Background: Integrated care has been heavily researched, but additional efforts are required to move knowledge of integrated care into action, ideally at a larger scale and in a more sustainable fashion. We need a stronger grasp of how integrated care models are implemented, and how they might be tailored to unique contexts. Within the context of complex health care interventions, it is relatively rare that researchers engage in evaluations of the process (Lewin et al., 2009); the focus tends to be the outcomes not the process (Moore et al., 2015). To support the implementation of sustained and tailored models of integrated care, we must endeavor to better capture the process in which change is enacted. This is particularly prudent in countries with aging societies, as health care integration is especially important for older adults, whose care needs cut across a range of systems, providers, and settings. 
 Purpose: This work seeks to understand the knowledge to action (KTA) process in which knowledge is co-created within a co-design setting, and then implemented within a health region to improve integrated care for older adults. Here, we focus on the processes and results of the co-design approach with care providers and older adults. Older adult patient partners have been integrated in each step of this process. 

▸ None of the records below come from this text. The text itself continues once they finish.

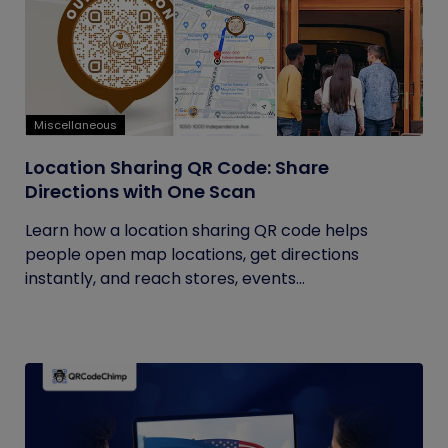
Miscellaneous
Location Sharing QR Code: Share
Directions with One Scan
Learn how a location sharing QR code helps
people open map locations, get directions
instantly, and reach stores, events...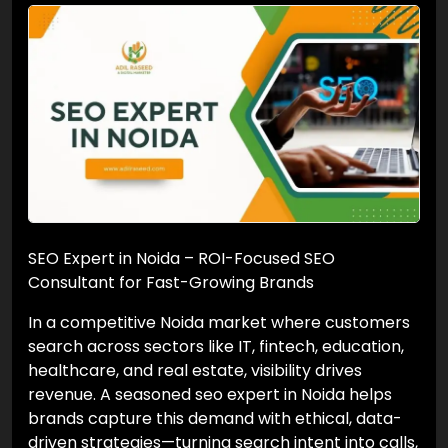
SEO Expert in Noida – ROI-Focused SEO
Consultant for Fast-Growing Brands
In a competitive Noida market where customers
search across sectors like IT, fintech, education,
healthcare, and real estate, visibility drives
revenue. A seasoned seo expert in Noida helps
brands capture this demand with ethical, data-
driven strategies—turning search intent into calls,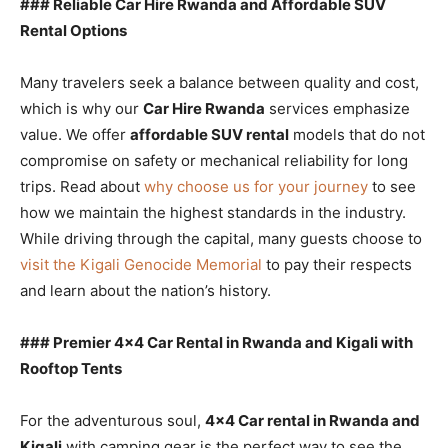
### Reliable Car Hire Rwanda and Affordable SUV
Rental Options
Many travelers seek a balance between quality and cost,
which is why our
Car Hire Rwanda
services emphasize
value. We offer
affordable SUV rental
models that do not
compromise on safety or mechanical reliability for long
trips. Read about
why choose us for your journey
to see
how we maintain the highest standards in the industry.
While driving through the capital, many guests choose to
visit the Kigali Genocide Memorial
to pay their respects
and learn about the nation’s history.
### Premier 4×4 Car Rental in Rwanda and Kigali with
Rooftop Tents
For the adventurous soul,
4×4 Car rental in Rwanda and
Kigali
with camping gear is the perfect way to see the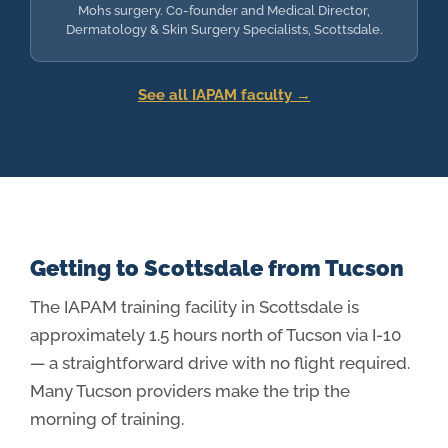
Mohs surgery. Co-founder and Medical Director,
Dermatology & Skin Surgery Specialists, Scottsdale.
See all IAPAM faculty →
Getting to Scottsdale from Tucson
The IAPAM training facility in Scottsdale is
approximately 1.5 hours north of Tucson via I-10
— a straightforward drive with no flight required.
Many Tucson providers make the trip the
morning of training.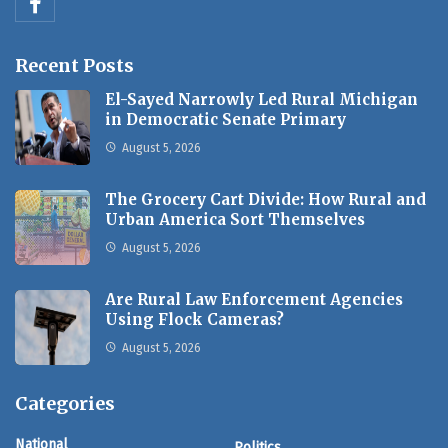
Recent Posts
El-Sayed Narrowly Led Rural Michigan
in Democratic Senate Primary
August 5, 2026
The Grocery Cart Divide: How Rural and
Urban America Sort Themselves
August 5, 2026
Are Rural Law Enforcement Agencies
Using Flock Cameras?
August 5, 2026
Categories
National
Politics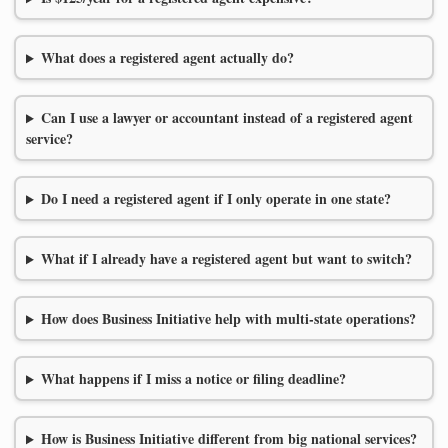
What does a registered agent actually do?
Can I use a lawyer or accountant instead of a registered agent
service?
Do I need a registered agent if I only operate in one state?
What if I already have a registered agent but want to switch?
How does Business Initiative help with multi-state operations?
What happens if I miss a notice or filing deadline?
How is Business Initiative different from big national services?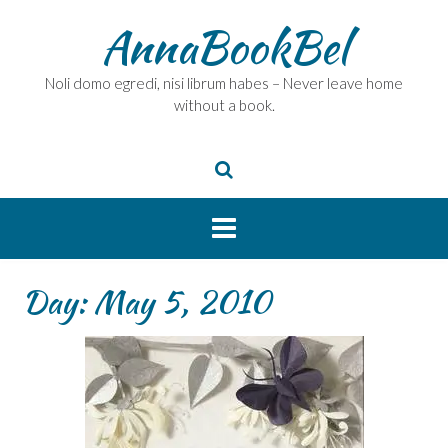
Skip
AnnaBookBel
to
content
Noli domo egredi, nisi librum habes – Never leave home
without a book.
Day:
May 5, 2010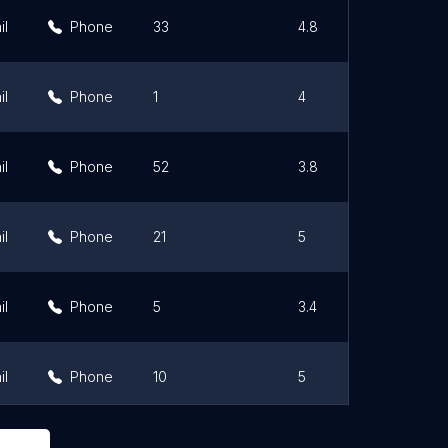
il
Phone
33
4.8
il
Phone
1
4
il
Phone
52
3.8
il
Phone
21
5
il
Phone
5
3.4
il
Phone
10
5
il
Phone
0
0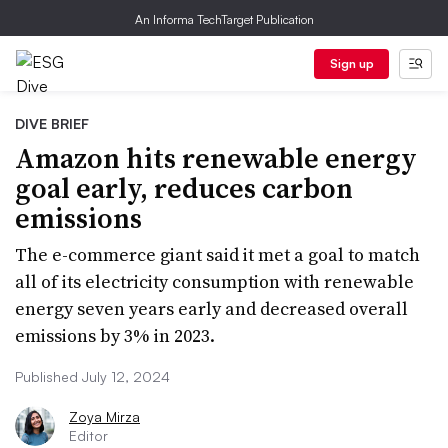
An Informa TechTarget Publication
Sign up
DIVE BRIEF
Amazon hits renewable energy
goal early, reduces carbon
emissions
The e-commerce giant said it met a goal to match
all of its electricity consumption with renewable
energy seven years early and decreased overall
emissions by 3% in 2023.
Published July 12, 2024
Zoya Mirza
Editor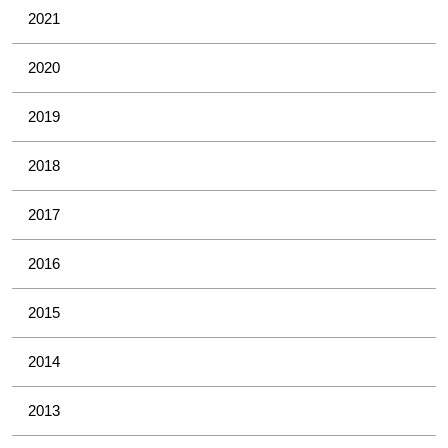
2021
2020
2019
2018
2017
2016
2015
2014
2013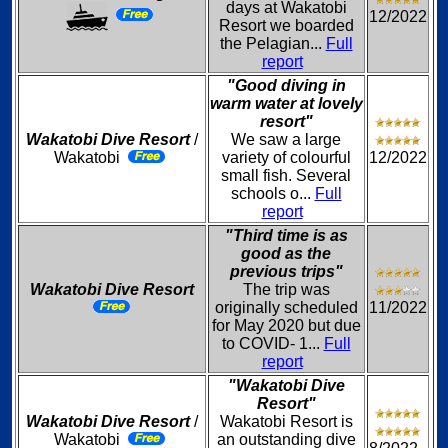
days at Wakatobi
12/2022
Resort we boarded
the Pelagian...
Full
report
"Good diving in
warm water at lovely
resort"
Wakatobi Dive Resort
/
We saw a large
Wakatobi
variety of colourful
12/2022
small fish. Several
schools o...
Full
report
"Third time is as
good as the
previous trips"
Wakatobi Dive Resort
The trip was
originally scheduled
11/2022
for May 2020 but due
to COVID- 1...
Full
report
"Wakatobi Dive
Resort"
Wakatobi Dive Resort
/
Wakatobi Resort is
Wakatobi
an outstanding dive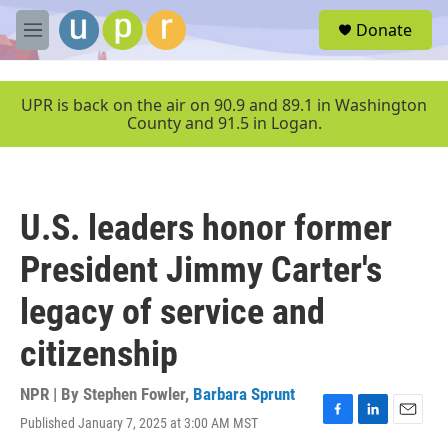
Skip to main content
S
Donate
e
M
a
e
r
n
c
u
UPR is back on the air on 90.9 and 89.1 in Washington
h
County and 91.5 in Logan.
u
e
r
y
U.S. leaders honor former
President Jimmy Carter's
legacy of service and
citizenship
NPR | By
Stephen Fowler
,
Barbara Sprunt
Published January 7, 2025 at 3:00 AM MST
F
L
E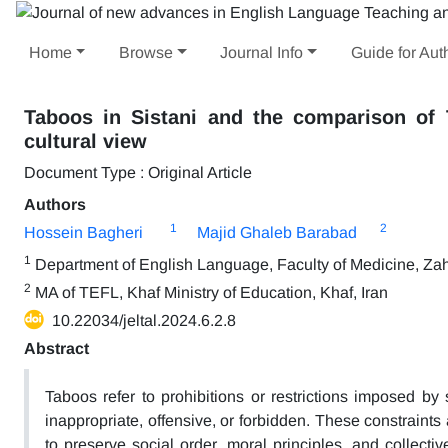
Home
Browse
Journal Info
Guide for Aut
Taboos in Sistani and the comparison of 
cultural view
Document Type : Original Article
Authors
1
2
Hossein Bagheri
Majid Ghaleb Barabad
1
Department of English Language, Faculty of Medicine, Zah
2
MA of TEFL, Khaf Ministry of Education, Khaf, Iran
10.22034/jeltal.2024.6.2.8
Abstract
Taboos refer to prohibitions or restrictions imposed by
inappropriate, offensive, or forbidden. These constraints 
to preserve social order, moral principles, and collect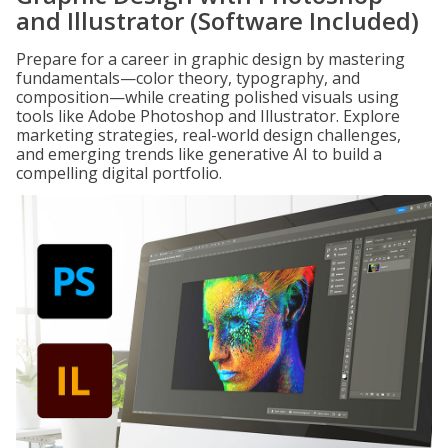
and Illustrator (Software Included)
Prepare for a career in graphic design by mastering
fundamentals—color theory, typography, and
composition—while creating polished visuals using
tools like Adobe Photoshop and Illustrator. Explore
marketing strategies, real-world design challenges,
and emerging trends like generative AI to build a
compelling digital portfolio.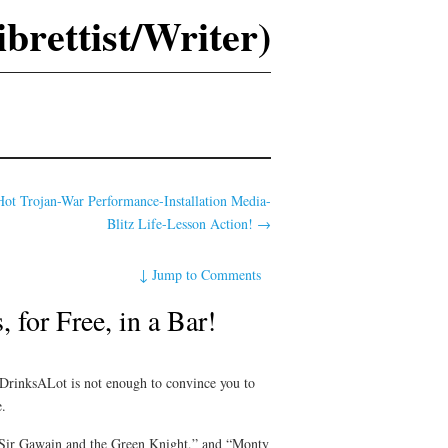
rettist/Writer)
ot Trojan-War Performance-Installation Media-
Blitz Life-Lesson Action!
→
↓
Jump to Comments
for Free, in a Bar!
r DrinksALot is not enough to convince you to
e.
 “Sir Gawain and the Green Knight,” and “Monty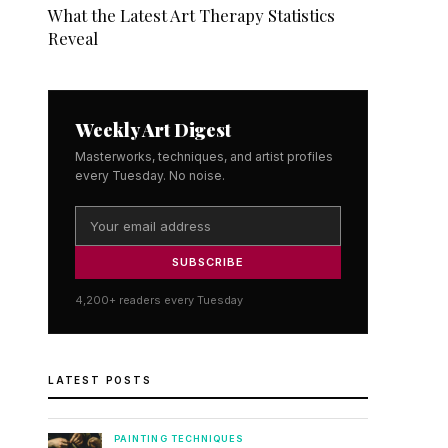
What the Latest Art Therapy Statistics
Reveal
Weekly Art Digest
Masterworks, techniques, and artist profiles
every Tuesday. No noise.
SUBSCRIBE
4,200+ readers every Tuesday
LATEST POSTS
PAINTING TECHNIQUES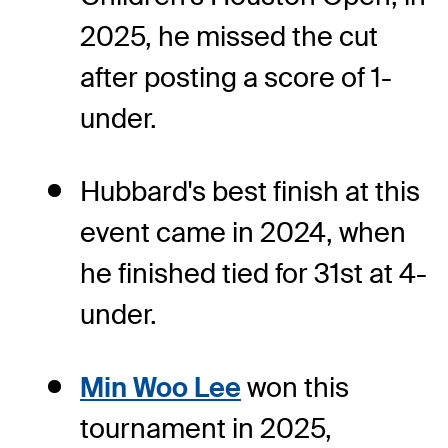
2025, he missed the cut
after posting a score of 1-
under.
Hubbard's best finish at this
event came in 2024, when
he finished tied for 31st at 4-
under.
Min Woo Lee
won this
tournament in 2025,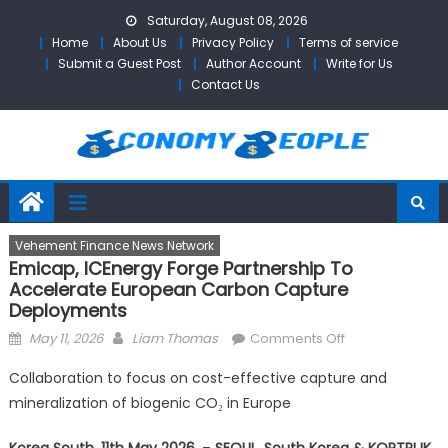
Skip
Saturday, August 08, 2026
to
Home
About Us
Privacy Policy
Terms of service
content
Submit a Guest Post
Author Account
Write for Us
Contact Us
Vehement Finance News Network
Emicap, ICEnergy Forge Partnership To
Accelerate European Carbon Capture
Deployments
Posted
Author
on
May 11, 2026
Liam Thomas
Comments Off
on
Emicap,
Collaboration to focus on cost-effective capture and
ICEnergy
mineralization of biogenic CO₂ in Europe
Forge
Partnership
Korea South, 11th May 2026,
–
SEOUL, South Korea & KORTRIJK,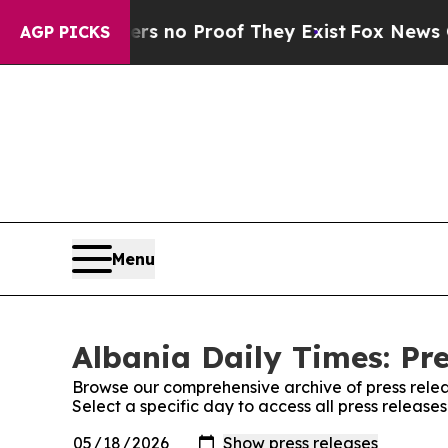
t but Offers no Proof They Exist
Fox News Goes 
AGP PICKS
Menu
Albania Daily Times: Pr
Browse our comprehensive archive of press relea
Select a specific day to access all press release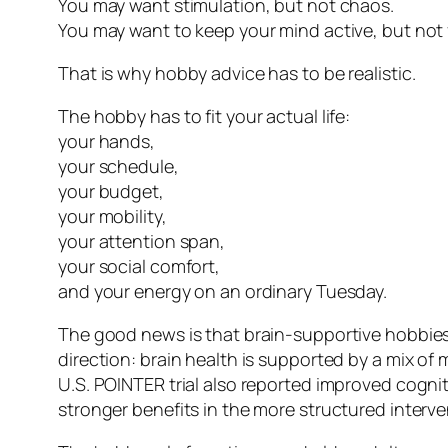
You may want stimulation, but not chaos.
You may want to keep your mind active, but not 
That is why hobby advice has to be realistic.
The hobby has to fit your actual life:
your hands,
your schedule,
your budget,
your mobility,
your attention span,
your social comfort,
and your energy on an ordinary Tuesday.
The good news is that brain-supportive hobbies 
direction: brain health is supported by a mix of 
U.S. POINTER trial also reported improved cogniti
stronger benefits in the more structured interv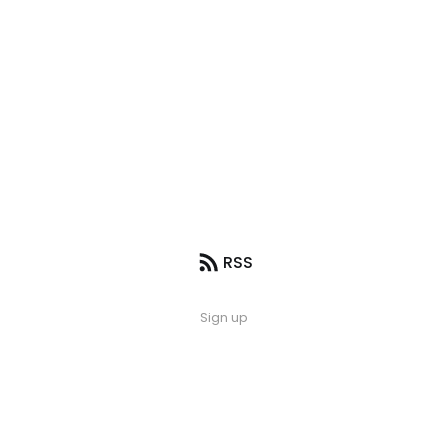
RSS
Sign up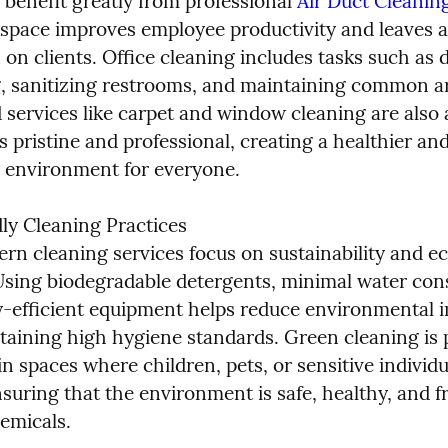
 benefit greatly from professional 
Air Duct Cleanin
space improves employee productivity and leaves a 
on clients. Office cleaning includes tasks such as d
 sanitizing restrooms, and maintaining common ar
 services like carpet and window cleaning are also a
s pristine and professional, creating a healthier an
environment for everyone.
ly Cleaning Practices

n cleaning services focus on sustainability and eco
sing biodegradable detergents, minimal water con
-efficient equipment helps reduce environmental i
taining high hygiene standards. Green cleaning is pa
n spaces where children, pets, or sensitive individua
suring that the environment is safe, healthy, and fr
emicals.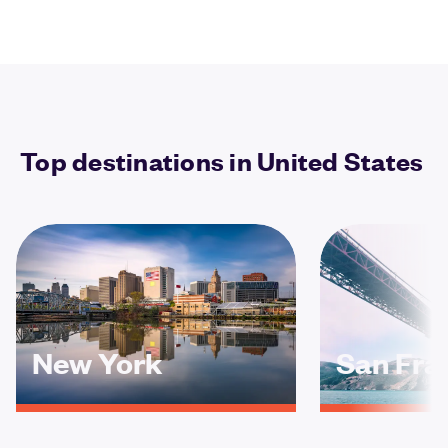
Top destinations in United States
New York
San Fra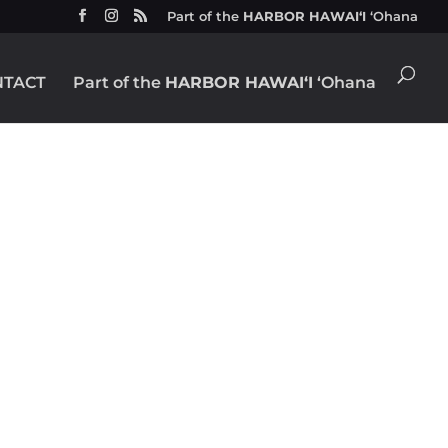
Part of the
HARBOR HAWAIʻI
ʻOhana
NTACT
Part of the
HARBOR HAWAIʻI
ʻOhana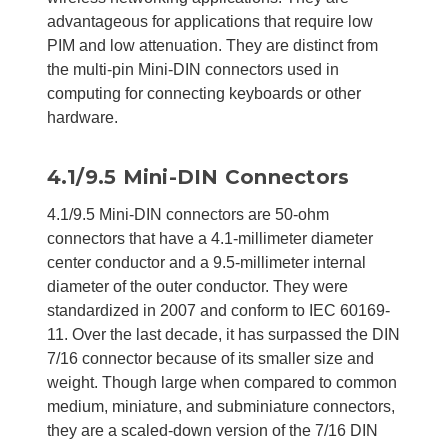
advantageous for applications that require low
PIM and low attenuation. They are distinct from
the multi-pin Mini-DIN connectors used in
computing for connecting keyboards or other
hardware.
4.1/9.5 Mini-DIN Connectors
4.1/9.5 Mini-DIN connectors are 50-ohm
connectors that have a 4.1-millimeter diameter
center conductor and a 9.5-millimeter internal
diameter of the outer conductor. They were
standardized in 2007 and conform to IEC 60169-
11. Over the last decade, it has surpassed the DIN
7/16 connector because of its smaller size and
weight. Though large when compared to common
medium, miniature, and subminiature connectors,
they are a scaled-down version of the 7/16 DIN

 Methods: In this study, we have partnered with health care providers and older adult patients and caregivers in Southwestern Ontario, Canada, to document and evaluate efforts to co-design and implement an integrated model of care for frail older adults in two regions. We have worked with each region to understand and document their co-design process from late 2020 through to the present. Employing a qualitative multiple case study design, we have observed and documented virtual co-design sessions which occurred monthly, in two regions, and conducted individual interviews regarding the co-design process with older adult (n=4) and health care provider (n=9) working group members. Within these co-design sessions, we also facilitated the development and identification of goals for each region’s approach to integrating geriatric care. Qualitative data were analyzed using appropriate coding techniques. 
 Results: Through observations and interviews with older adult and health care provider co-design working group members, a number of themes emerged. First, working group (WG) members identified that having an external facilitator leading the co-design sessions was a benefit. Co-design sessions needed to be flexible, informative, and productive to keep members engaged in the co-design work. WG members also identified a number of goals that needed to be achieved to indicate that co-designed improvements were made to the geriatric health system. Goals included, decrease referral duplication, improve patient and caregiver experience, improve provider collaboration, and decrease service wait time. 
 Conclusion: This work has demonstrated practices and techniques for both creating and then tailoring an integrated care model for unique regions, including a novel application of the GAS guide as a tool to support co-design. These learnings may facilitate the future participation of older adults and their caregivers in improving health care, in Canada and elsewhere.